Cover of Winter 1949 issue of The Arkham Sampler

The Arkham Sampler was an American fantasy and horror fiction magazine first published in Winter 1948. The headquarters was in Sauk City, Wisconsin. The magazine, edited by August Derleth, was the first of two magazines published by Arkham House. It was published on a quarterly basis. The cover design was prepared by Ronald Clyne and was printed in alternating colors for the eight quarterly issues. Each issue had a print run of 1,200 copies with the exception of the Winter 1949 "All Science-Fiction Issue", of which 2,000 copies were printed. The Autumn 1949 issue was the last edition of the magazine.

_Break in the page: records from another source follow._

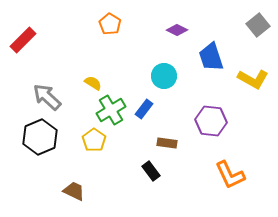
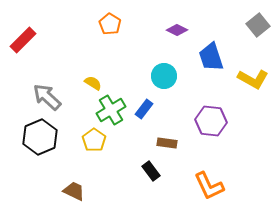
orange L-shape: moved 21 px left, 11 px down
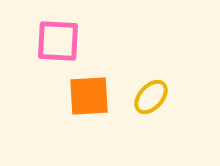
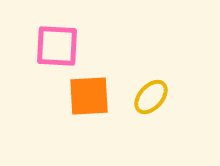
pink square: moved 1 px left, 5 px down
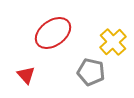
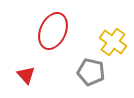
red ellipse: moved 2 px up; rotated 30 degrees counterclockwise
yellow cross: rotated 12 degrees counterclockwise
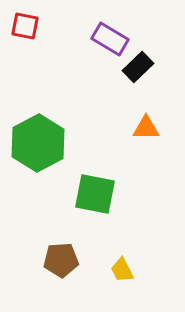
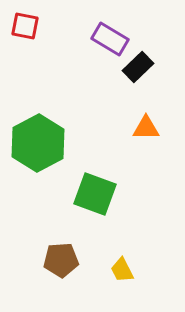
green square: rotated 9 degrees clockwise
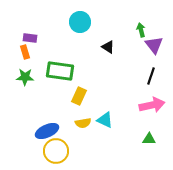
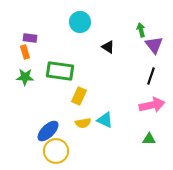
blue ellipse: moved 1 px right; rotated 20 degrees counterclockwise
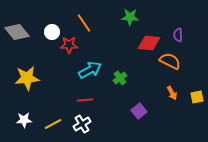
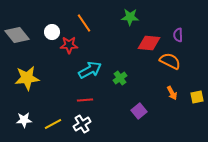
gray diamond: moved 3 px down
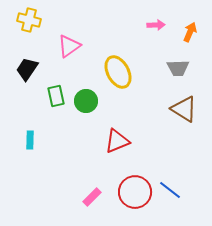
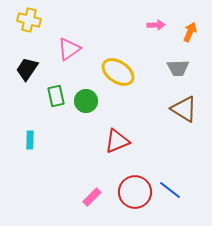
pink triangle: moved 3 px down
yellow ellipse: rotated 28 degrees counterclockwise
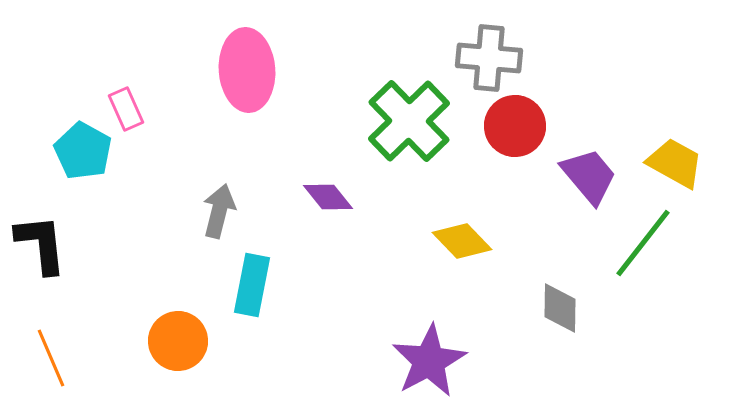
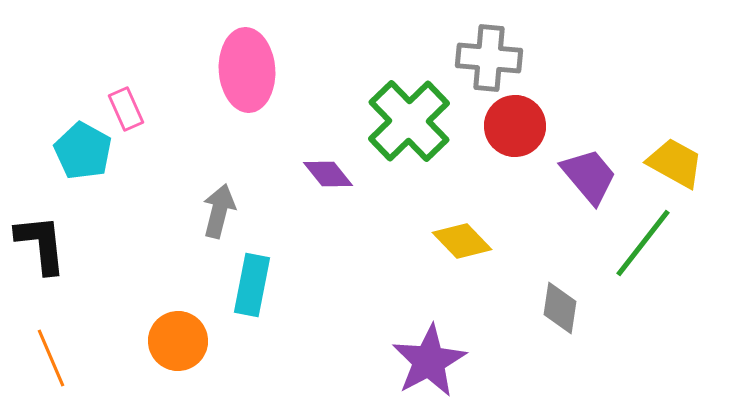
purple diamond: moved 23 px up
gray diamond: rotated 8 degrees clockwise
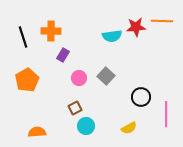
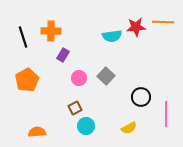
orange line: moved 1 px right, 1 px down
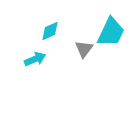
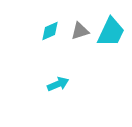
gray triangle: moved 4 px left, 18 px up; rotated 36 degrees clockwise
cyan arrow: moved 23 px right, 25 px down
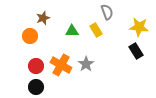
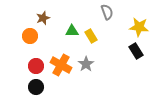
yellow rectangle: moved 5 px left, 6 px down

The Arkham Sampler published fiction, poetry, reviews, letters, articles and bibliographic data. The magazine published original works by H. P. Lovecraft, Robert Bloch, Ray Bradbury, Robert E. Howard, Theodore Sturgeon, A. E. van Vogt and others. Other writers featured in the magazine include Anthony Boucher, Everett F. Bleiler, Martin Gardner, Carl Jacobi, David H. Keller, Fritz Leiber, Frank Belknap Long, E. Hoffmann Price, Vincent Starrett, Jules Verne and H. Russell Wakefield.

==See also==
- Science fiction magazine
- Fantasy fiction magazine
- Horror fiction magazine

== Sources ==
- Jaffery, Sheldon (1989). "The Arkham House Companion"
- Chalker, Jack L. (1998). "The Science-Fantasy Publishers: A Bibliographic History, 1923-1998"
- Joshi, S.T. (1999). "Sixty Years of Arkham House: A History and Bibliography"
- Nielsen, Leon (2004). "Arkham House Books: A Collector's Guide"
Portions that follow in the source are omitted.